County employees take requests on areas of expertise
Nothing inspires terror like public speaking, but Livingston County, N.Y.’s personnel are apparently fearless.
When Communications Director Sean Farnsworth canvassed the county staff to see who would be interested in participating in a speakers bureau, going out to present to local civic groups, the response surprised him.
“Within 15 minutes, the emails started coming in,” he said. “People were excited about this.”
The speaker’s bureau, launched in October, offers up county employees upon request to address a variety of topics including county administration, county history, public information and both the prosecution and defense’s positions in the legal system. Speakers also touch on practical topics, including resources for seniors, grant writing, workforce preparation, records management and emergency planning.
A number of counties from around the country maintain speakers bureaus, but most focus on particular areas, including health, aging, prosecutors’ offices, water issues, education and history. Other counties with broader arrays of speakers, including Broward and Pinellas counties in Florida, are significantly larger than Livingston County.
Frederick County, Va. has a roster of speakers, and although the demand for in-person guests saw a downturn during the COVID-19 pandemic, county PIO Karen Vacchio said her speakers bureau’s most popular requests have been for the commissioner of the revenue and parks and recreation departments.
“Nobody knows these topics better than people who are doing this work every day,” she said.
That’s what’s driven Livingston County to build its roster of speakers.
“We’re a small county, but our staff has a wealth of knowledge and experience,” Farnsworth said. “We’re in a position to share a lot of that with the community.”
The speaking opportunities also offer the county the chance to get its initiatives and priorities in front of engaged audiences. The genesis for the program came from County Administrator Ian Coyle, whose Conversations with the County series began five years ago in response to what Coyle and the county commissioners saw as public disengagement.
“We had just gotten through a budget cycle, but not a lot of people showed up to our public hearings,” Coyle said. “We figured out the best way to get out in front of what’s happening was town hall-style public engagement where we would go out and talk to people. And ‘we’ ended up being me.”
Coyle traveled monthly to libraries, diners, community centers and more, switching among the county’s 17 different towns each month.
“It’s a free-form, freewheeling discussion, with no prescribed agenda, no format, no time length,” Coyle said. “We just roll. I usually start off with updates, initiatives or projects, economic updates, then it’s just ‘Q&A.’”
The speakers bureau won’t put its participants quite the same high-pressure environment as Coyle, given their specialized knowledge. Human resources personnel won’t be expected to answer questions about the latest public health issues to the same depth as those speakers.
“I know people are concerned with the risks of going in ‘blind,’ but it’s been fun, insightful and interactive,” Coyle said. “The fact is, we hadn’t had a lot of citizen-first engagement, and now we we’re getting a two-way street of dialogue with our residents. We just had to push out into the community, rather than waiting for them to come to us on their time.”
It's been instructive for Coyle, as he found residents are generally supportive and appreciative of county government, and the conversations leave them informed about the full diversity focus of county government.

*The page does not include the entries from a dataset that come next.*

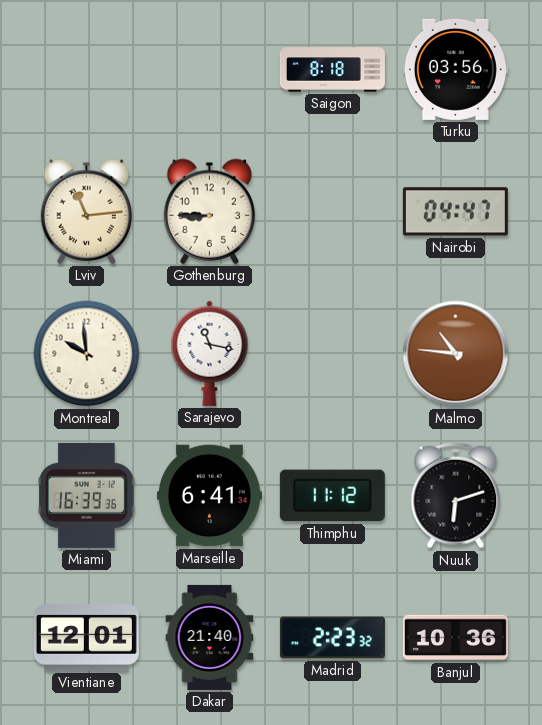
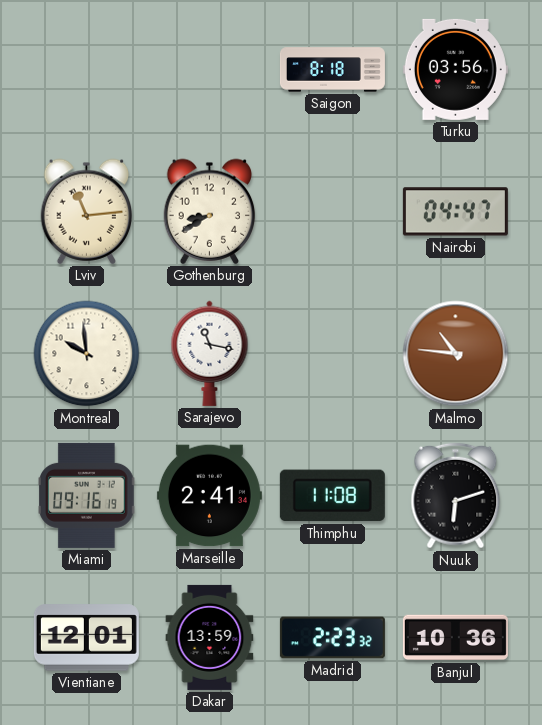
Gothenburg: 8:45 -> 8:40
Miami: 16:39 -> 09:16
Marseille: 6:41 -> 2:41
Thimphu: 11:12 -> 11:08
Dakar: 21:40 -> 13:59
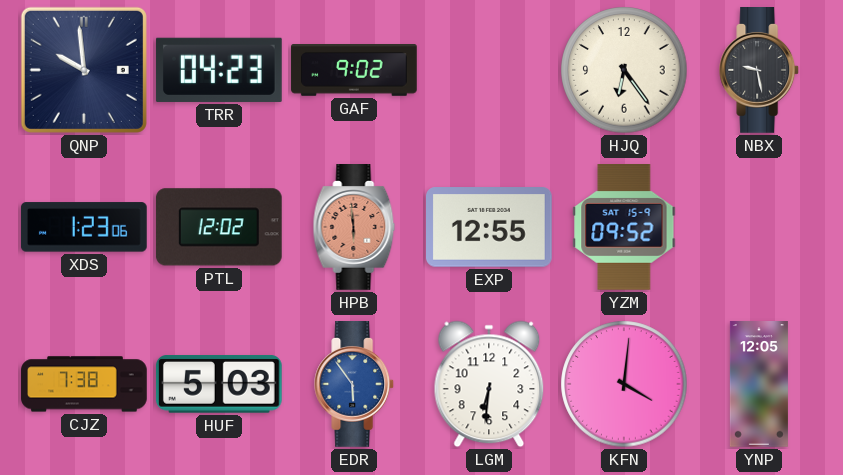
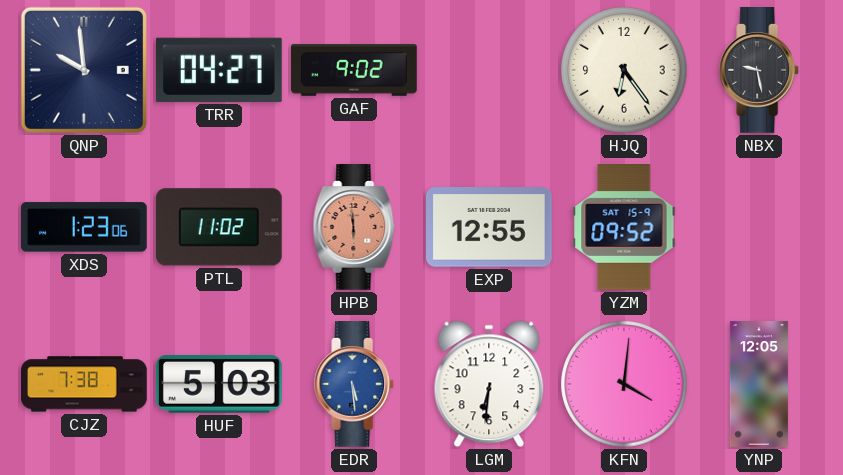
TRR: 04:23 -> 04:27
PTL: 12:02 -> 11:02
EDR: 5:54 -> 5:29
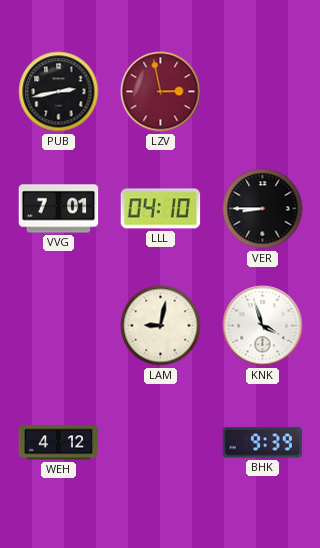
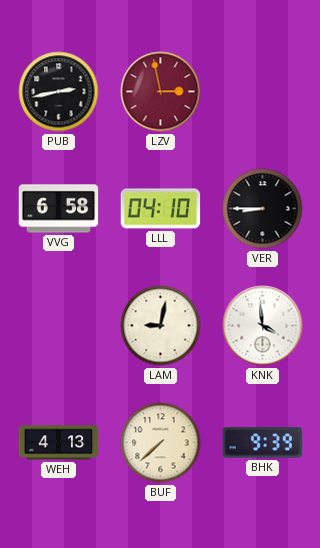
VVG: 7:01 -> 6:58
KNK: 3:57 -> 3:59
WEH: 4:12 -> 4:13
BUF: none -> 7:38
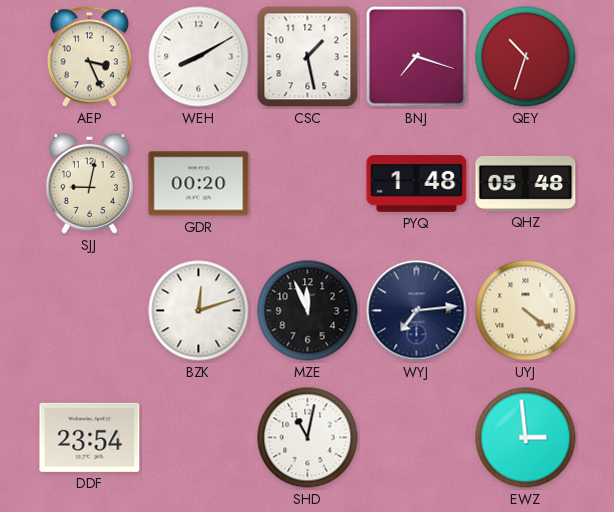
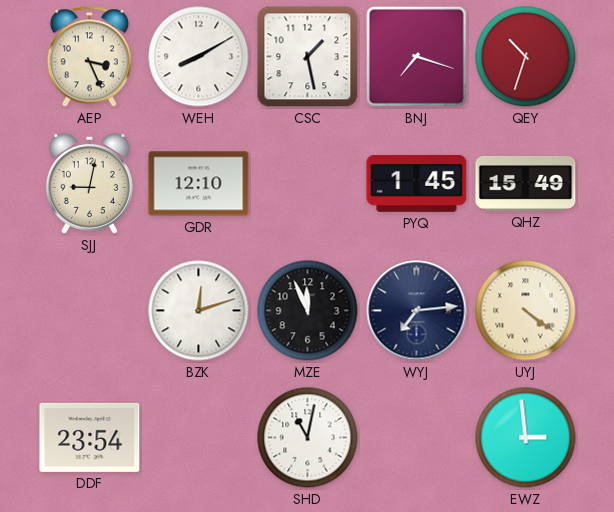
GDR: 00:20 -> 12:10
PYQ: 1:48 -> 1:45
QHZ: 05:48 -> 15:49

“My favorite part is that sometimes folks are not aware of all the interactions they have with county government,” he said. “County government in New York really matches people throughout their life cycles and answering people’s questions gives me a chance to show them how their lives intersect with county services.
There were times when Coyle’s approach forced him to serve as a punching bag.
“There were times I got a lot of comments from the public about COVID-19 business classifications, what were and were not essential businesses, and I had to explain that it was the state’s decision, not the county’s,” he said.
Getting the feedback from residents has helped Coyle evaluate how the county is doing on many of its initiatives.
“Whenever I hear people talking about the need for more broadband deployment, it validates the work that’s already in progress on the county’s part,” he said.
That fact that almost two dozen county staffers have volunteers to take the stage is testament to their commitment to the county, Farnsworth said.
“I think it just speaks to how passionate they are about serving their community and trying to better the county,” he said. “This isn’t a normal job function, but their actions go a long way to telling the story here.”